-- WHAT TO WORK ON --
In your reply, repeat the full listing exactly and leave each picture out.

-- GIVEN INFORMATION --
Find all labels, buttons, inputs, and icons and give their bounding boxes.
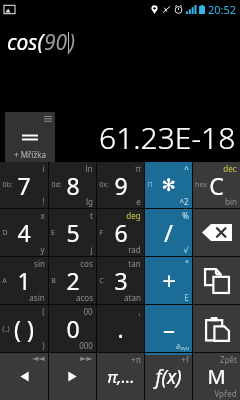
- button[interactable]: ( ): [0, 305, 48, 352]
- button[interactable]: .: [97, 305, 144, 352]
- button[interactable]: π,…: [97, 353, 144, 400]
- staticText: °: [185, 258, 189, 269]
- staticText: 9: [114, 170, 128, 201]
- staticText: lg: [86, 196, 93, 207]
- staticText: sin: [34, 258, 45, 269]
- staticText: 4: [17, 217, 31, 248]
- staticText: /: [164, 216, 173, 249]
- staticText: 61.23E-18: [99, 117, 236, 158]
- staticText: E: [51, 228, 55, 238]
- staticText: √: [183, 246, 189, 255]
- staticText: D: [2, 228, 8, 238]
- staticText: %: [182, 210, 189, 221]
- button[interactable]: f(x): [145, 353, 192, 400]
- staticText: 0d:: [51, 180, 62, 190]
- staticText: asin: [29, 292, 45, 303]
- staticText: Vpřed: [214, 388, 237, 399]
- staticText: ►►: [80, 354, 93, 363]
- staticText: ): [69, 28, 76, 57]
- button[interactable]: 3: [97, 257, 144, 304]
- staticText: !: [42, 196, 45, 207]
- staticText: deg: [126, 210, 141, 221]
- staticText: 20:52: [208, 2, 237, 17]
- button[interactable]: Move right: [49, 353, 96, 400]
- staticText: +π: [131, 354, 141, 365]
- staticText: cos: [80, 258, 93, 269]
- staticText: B: [51, 276, 56, 286]
- staticText: dec: [223, 163, 237, 174]
- staticText: A: [2, 276, 7, 286]
- button[interactable]: + Mřížka: [5, 112, 55, 162]
- staticText: 90: [44, 28, 68, 57]
- staticText: π: [135, 163, 141, 174]
- staticText: 8: [66, 170, 80, 201]
- staticText: Zpět: [220, 354, 237, 365]
- staticText: 3: [114, 265, 128, 296]
- staticText: i: [42, 163, 45, 174]
- button[interactable]: 8: [49, 162, 96, 208]
- button[interactable]: /: [145, 209, 192, 256]
- staticText: 0: [66, 313, 80, 344]
- staticText: C: [209, 170, 224, 201]
- staticText: 0b:: [2, 180, 13, 190]
- staticText: 6: [114, 217, 128, 248]
- staticText: + Mřížka: [14, 149, 46, 160]
- staticText: 2: [66, 265, 80, 296]
- button[interactable]: Move left: [0, 353, 48, 400]
- staticText: M: [207, 363, 226, 390]
- staticText: acos: [76, 292, 93, 303]
- staticText: 7: [17, 170, 31, 201]
- button[interactable]: Paste: [193, 305, 240, 352]
- staticText: –: [163, 312, 175, 345]
- staticText: .: [117, 313, 124, 344]
- staticText: tan: [128, 258, 141, 269]
- staticText: e: [136, 196, 141, 207]
- staticText: Π: [147, 180, 153, 190]
- staticText: 00: [83, 306, 93, 317]
- staticText: rad: [128, 244, 141, 255]
- button[interactable]: M: [193, 353, 240, 400]
- button[interactable]: 1: [0, 257, 48, 304]
- staticText: (: [42, 306, 45, 317]
- staticText: t: [90, 210, 93, 221]
- button[interactable]: +: [145, 257, 192, 304]
- button[interactable]: 4: [0, 209, 48, 256]
- staticText: hex: [195, 180, 207, 190]
- staticText: ∂ₓᵧᵤ: [176, 340, 189, 351]
- staticText: x: [40, 210, 45, 221]
- staticText: 0x:: [99, 180, 109, 190]
- staticText: y: [40, 244, 45, 255]
- button[interactable]: ✻: [145, 162, 192, 208]
- button[interactable]: Copy: [193, 257, 240, 304]
- staticText: C: [99, 276, 104, 286]
- button[interactable]: 6: [97, 209, 144, 256]
- button[interactable]: 5: [49, 209, 96, 256]
- staticText: ✻: [161, 175, 176, 195]
- staticText: ( ): [14, 313, 34, 344]
- button[interactable]: 2: [49, 257, 96, 304]
- staticText: E: [184, 292, 189, 303]
- button[interactable]: C: [193, 162, 240, 208]
- button[interactable]: –: [145, 305, 192, 352]
- staticText: 5: [66, 217, 80, 248]
- button[interactable]: 9: [97, 162, 144, 208]
- staticText: ,: [138, 306, 141, 317]
- button[interactable]: 7: [0, 162, 48, 208]
- staticText: ^2: [179, 196, 189, 207]
- staticText: +f: [181, 354, 189, 365]
- button[interactable]: 0: [49, 305, 96, 352]
- staticText: F: [99, 228, 103, 238]
- staticText: (_): [2, 324, 10, 334]
- staticText: j: [90, 244, 93, 255]
- staticText: ln: [85, 163, 93, 174]
- button[interactable]: Backspace: [193, 209, 240, 256]
- staticText: ): [42, 340, 45, 351]
- staticText: f(x): [155, 364, 182, 390]
- staticText: atan: [124, 292, 141, 303]
- staticText: ^: [184, 163, 189, 174]
- staticText: cos(: [7, 28, 44, 57]
- staticText: 1: [17, 265, 31, 296]
- staticText: ◄◄: [32, 354, 45, 363]
- staticText: bin: [225, 196, 237, 207]
- staticText: 000: [79, 340, 93, 351]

-- ANSWER TO THE EXERCISE --
Find all labels, buttons, inputs, and icons and give their bounding boxes.
- button[interactable]: ( ): [0, 305, 48, 352]
- button[interactable]: .: [97, 305, 144, 352]
- button[interactable]: π,…: [97, 353, 144, 400]
- staticText: °: [185, 258, 189, 269]
- staticText: 9: [114, 170, 128, 201]
- staticText: lg: [86, 196, 93, 207]
- staticText: sin: [34, 258, 45, 269]
- staticText: 4: [17, 217, 31, 248]
- staticText: /: [164, 216, 173, 249]
- staticText: 61.23E-18: [99, 117, 236, 158]
- staticText: E: [51, 228, 55, 238]
- staticText: √: [183, 246, 189, 255]
- staticText: D: [2, 228, 8, 238]
- staticText: %: [182, 210, 189, 221]
- button[interactable]: f(x): [145, 353, 192, 400]
- staticText: 0d:: [51, 180, 62, 190]
- staticText: asin: [29, 292, 45, 303]
- staticText: Vpřed: [214, 388, 237, 399]
- staticText: ►►: [80, 354, 93, 363]
- staticText: ): [69, 28, 76, 57]
- button[interactable]: 3: [97, 257, 144, 304]
- staticText: !: [42, 196, 45, 207]
- staticText: deg: [126, 210, 141, 221]
- staticText: 20:52: [208, 2, 237, 17]
- button[interactable]: Move right: [49, 353, 96, 400]
- staticText: +π: [131, 354, 141, 365]
- staticText: cos: [80, 258, 93, 269]
- staticText: B: [51, 276, 56, 286]
- staticText: dec: [223, 163, 237, 174]
- staticText: A: [2, 276, 7, 286]
- button[interactable]: + Mřížka: [5, 112, 55, 162]
- staticText: 90: [44, 28, 68, 57]
- staticText: π: [135, 163, 141, 174]
- staticText: 8: [66, 170, 80, 201]
- staticText: Zpět: [220, 354, 237, 365]
- staticText: 3: [114, 265, 128, 296]
- staticText: i: [42, 163, 45, 174]
- button[interactable]: 8: [49, 162, 96, 208]
- button[interactable]: /: [145, 209, 192, 256]
- staticText: 0: [66, 313, 80, 344]
- staticText: C: [209, 170, 224, 201]
- staticText: 0b:: [2, 180, 13, 190]
- staticText: 6: [114, 217, 128, 248]
- staticText: + Mřížka: [14, 149, 46, 160]
- staticText: 2: [66, 265, 80, 296]
- button[interactable]: Move left: [0, 353, 48, 400]
- staticText: M: [207, 363, 226, 390]
- staticText: acos: [76, 292, 93, 303]
- staticText: 7: [17, 170, 31, 201]
- button[interactable]: Paste: [193, 305, 240, 352]
- staticText: –: [163, 312, 175, 345]
- staticText: .: [117, 313, 124, 344]
- staticText: tan: [128, 258, 141, 269]
- staticText: e: [136, 196, 141, 207]
- staticText: Π: [147, 180, 153, 190]
- staticText: 00: [83, 306, 93, 317]
- staticText: rad: [128, 244, 141, 255]
- button[interactable]: M: [193, 353, 240, 400]
- button[interactable]: 1: [0, 257, 48, 304]
- staticText: (: [42, 306, 45, 317]
- staticText: t: [90, 210, 93, 221]
- button[interactable]: +: [145, 257, 192, 304]
- button[interactable]: 4: [0, 209, 48, 256]
- staticText: hex: [195, 180, 207, 190]
- staticText: ∂ₓᵧᵤ: [176, 340, 189, 351]
- staticText: x: [40, 210, 45, 221]
- staticText: 0x:: [99, 180, 109, 190]
- staticText: y: [40, 244, 45, 255]
- button[interactable]: ✻: [145, 162, 192, 208]
- button[interactable]: Copy: [193, 257, 240, 304]
- staticText: C: [99, 276, 104, 286]
- button[interactable]: 6: [97, 209, 144, 256]
- button[interactable]: 5: [49, 209, 96, 256]
- staticText: ✻: [161, 175, 176, 195]
- staticText: ( ): [14, 313, 34, 344]
- button[interactable]: 2: [49, 257, 96, 304]
- staticText: E: [184, 292, 189, 303]
- button[interactable]: C: [193, 162, 240, 208]
- button[interactable]: –: [145, 305, 192, 352]
- staticText: 5: [66, 217, 80, 248]
- button[interactable]: 9: [97, 162, 144, 208]
- staticText: ,: [138, 306, 141, 317]
- button[interactable]: 7: [0, 162, 48, 208]
- staticText: ^2: [179, 196, 189, 207]
- staticText: +f: [181, 354, 189, 365]
- button[interactable]: 0: [49, 305, 96, 352]
- staticText: F: [99, 228, 103, 238]
- staticText: (_): [2, 324, 10, 334]
- staticText: j: [90, 244, 93, 255]
- staticText: ln: [85, 163, 93, 174]
- button[interactable]: Backspace: [193, 209, 240, 256]
- staticText: ): [42, 340, 45, 351]
- staticText: f(x): [155, 364, 182, 390]
- staticText: atan: [124, 292, 141, 303]
- staticText: ^: [184, 163, 189, 174]
- staticText: cos(: [7, 28, 44, 57]
- staticText: 1: [17, 265, 31, 296]
- staticText: ◄◄: [32, 354, 45, 363]
- staticText: bin: [225, 196, 237, 207]
- staticText: 000: [79, 340, 93, 351]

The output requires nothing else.